Task
Report every line of the data that includes "authorities".
**** Dataset entries
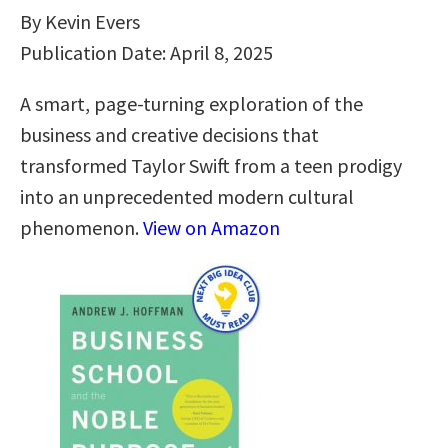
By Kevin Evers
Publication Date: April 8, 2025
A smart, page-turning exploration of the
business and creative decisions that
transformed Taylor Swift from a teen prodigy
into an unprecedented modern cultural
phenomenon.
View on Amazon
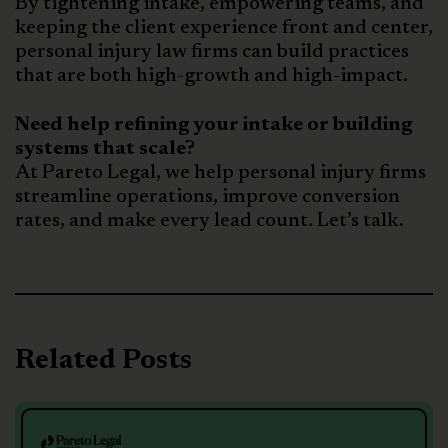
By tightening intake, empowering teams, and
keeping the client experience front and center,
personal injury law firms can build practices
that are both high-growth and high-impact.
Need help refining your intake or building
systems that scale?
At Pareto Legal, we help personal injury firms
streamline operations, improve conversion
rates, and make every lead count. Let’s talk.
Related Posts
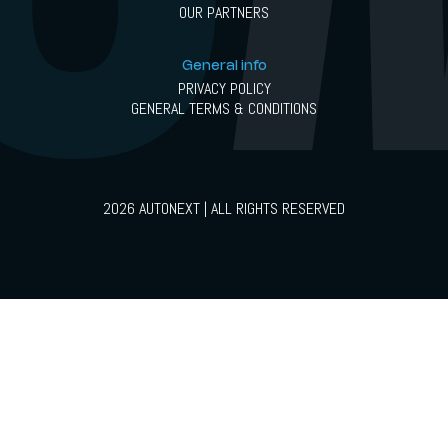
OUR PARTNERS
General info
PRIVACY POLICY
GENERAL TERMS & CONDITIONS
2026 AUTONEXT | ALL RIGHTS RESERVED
********
**** Dataset entries
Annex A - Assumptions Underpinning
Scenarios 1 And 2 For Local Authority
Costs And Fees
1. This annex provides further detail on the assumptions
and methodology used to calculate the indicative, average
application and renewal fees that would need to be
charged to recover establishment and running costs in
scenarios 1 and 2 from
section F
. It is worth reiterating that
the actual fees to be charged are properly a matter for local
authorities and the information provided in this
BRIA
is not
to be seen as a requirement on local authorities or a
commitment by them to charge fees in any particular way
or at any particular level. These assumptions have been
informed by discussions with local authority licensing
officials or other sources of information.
********
Reply
authorities and the information provided in this
to be seen as a requirement on local authorities or a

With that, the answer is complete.